The first publication outlines what a reasonable accommodation is and suggests potential reasonable accommodations which may allow an employee who is HIV positive to perform the essential functions of his or her job (e.g., altered break and work schedules, changes in supervisory methods, accommodations for visual impairments, etc.). The EEOC cautions, however, that an "employer does not have to excuse poor job performance" and that "it may be better to ask for an accommodation before any problems occur or become worse."

The first publication also reminds employees that the employer must give the employee a reasonable accommodation if it would allow him or her to do his or her job, but it states that "if more than one accommodation would work, your employer can choose which one to give you."

Finally, the first publication states that "[h]arassment based on a disability is not allowed under the ADA." The guidance goes on to say that the employee should tell the employer "about any harassment if [he or she] want[s] the employer to stop the problem," and to "[f]ollow [his or her] employer's reporting procedures if there are any."

The second publication, "Helping Patients with HIV Infection Who Need Accommodations at Work," is a reminder to doctors that patients with HIV may be entitled to reasonable accommodations at work and provides guidance on how doctors can assist patients through the accommodation process.

The second publication mirrors the approach taken in the first publication. It outlines the same explanation of what a reasonable accommodation is and provides similar examples of what a reasonable accommodation is.

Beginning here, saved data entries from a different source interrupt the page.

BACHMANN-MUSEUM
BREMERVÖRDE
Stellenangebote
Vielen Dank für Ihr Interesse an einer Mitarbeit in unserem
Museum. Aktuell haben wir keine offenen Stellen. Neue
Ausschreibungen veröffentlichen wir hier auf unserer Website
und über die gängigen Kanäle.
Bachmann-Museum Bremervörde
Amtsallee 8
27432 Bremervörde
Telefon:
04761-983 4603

Again, it reminds doctors that "an employer does not have to excuse poor work performance, even if it was caused by a health condition." It also states that "[a]n accommodation may help to prevent discipline or even termination by enabling your patient to perform his or her job successfully, and by preventing future problems."

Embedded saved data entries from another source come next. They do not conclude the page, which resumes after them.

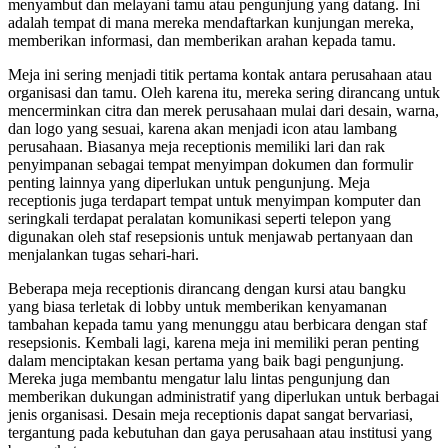
menyambut dan melayani tamu atau pengunjung yang datang. Ini
adalah tempat di mana mereka mendaftarkan kunjungan mereka,
memberikan informasi, dan memberikan arahan kepada tamu.
Meja ini sering menjadi titik pertama kontak antara perusahaan atau
organisasi dan tamu. Oleh karena itu, mereka sering dirancang untuk
mencerminkan citra dan merek perusahaan mulai dari desain, warna,
dan logo yang sesuai, karena akan menjadi icon atau lambang
perusahaan. Biasanya meja receptionis memiliki lari dan rak
penyimpanan sebagai tempat menyimpan dokumen dan formulir
penting lainnya yang diperlukan untuk pengunjung. Meja
receptionis juga terdapart tempat untuk menyimpan komputer dan
seringkali terdapat peralatan komunikasi seperti telepon yang
digunakan oleh staf resepsionis untuk menjawab pertanyaan dan
menjalankan tugas sehari-hari.
Beberapa meja receptionis dirancang dengan kursi atau bangku
yang biasa terletak di lobby untuk memberikan kenyamanan
tambahan kepada tamu yang menunggu atau berbicara dengan staf
resepsionis. Kembali lagi, karena meja ini memiliki peran penting
dalam menciptakan kesan pertama yang baik bagi pengunjung.
Mereka juga membantu mengatur lalu lintas pengunjung dan
memberikan dukungan administratif yang diperlukan untuk berbagai
jenis organisasi. Desain meja receptionis dapat sangat bervariasi,
tergantung pada kebutuhan dan gaya perusahaan atau institusi yang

Perhaps most helpful for employers, the second publication goes on to outline the required documentation necessary for an employee to submit when requesting a reasonable accommodation and reminds doctors to use "plain language" and to explain certain things that will make it easier for the employer and employee to engage in the accommodation process. The documentation a doctor submits to an employer should explain the following:

  1. A brief statement of the doctor's professional qualifications and the nature and length of his or her relationship with the patient.
  2. The nature of the patient's condition.
  3. The patient's functional limitations in the absence of treatment.
  4. The need for a reasonable accommodation.
  5. Suggested accommodation(s).

Overall, the two publications serve as beneficial reminders for both Pennsylvania employees and employers of the rights and obligations of both parties. Pennsylvania employers, however, should be acutely aware of the likelihood of increased focus on accommodating employees who are HIV positive in the wake of these publications.